TASK GOAL: Where the entries below show "Quạt cho trần thấp", begin there and print that line and all following lines exactly, through the last, omitting pictures.

[Stored data entries]
□ □ □ □ □ □ □
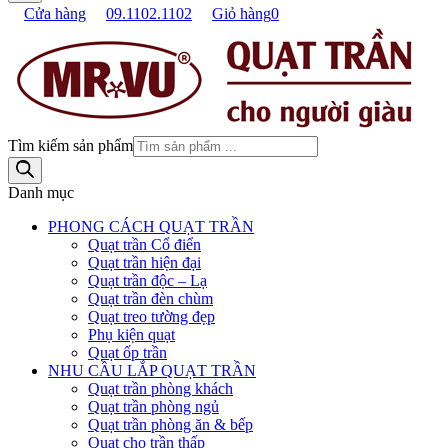
Cửa hàng
09.1102.1102
Giỏ hàng
0
Tìm kiếm sản phẩm
Danh mục
PHONG CÁCH QUẠT TRẦN
Quạt trần Cổ điển
Quạt trần hiện đại
Quạt trần độc – Lạ
Quạt trần đèn chùm
Quạt treo tường đẹp
Phụ kiện quạt
Quạt ốp trần
NHU CẦU LẮP QUẠT TRẦN
Quạt trần phòng khách
Quạt trần phòng ngủ
Quạt trần phòng ăn & bếp
Quạt cho trần thấp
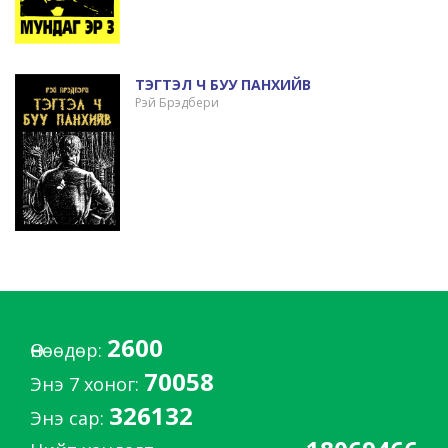
ТЭГТЭЛ Ч БУУ ПАНХИЙВ
Рэй Брэдбери
2600
Өнөөдөр:
70058
Энэ 7 хоног:
326132
Энэ сар:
□ □ □ □ □ □ □
ANSWER TO THIS PROBLEM:
Quạt cho trần thấp
ТЭГТЭЛ Ч БУУ ПАНХИЙВ
Рэй Брэдбери
2600
Өнөөдөр:
70058
Энэ 7 хоног:
326132
Энэ сар:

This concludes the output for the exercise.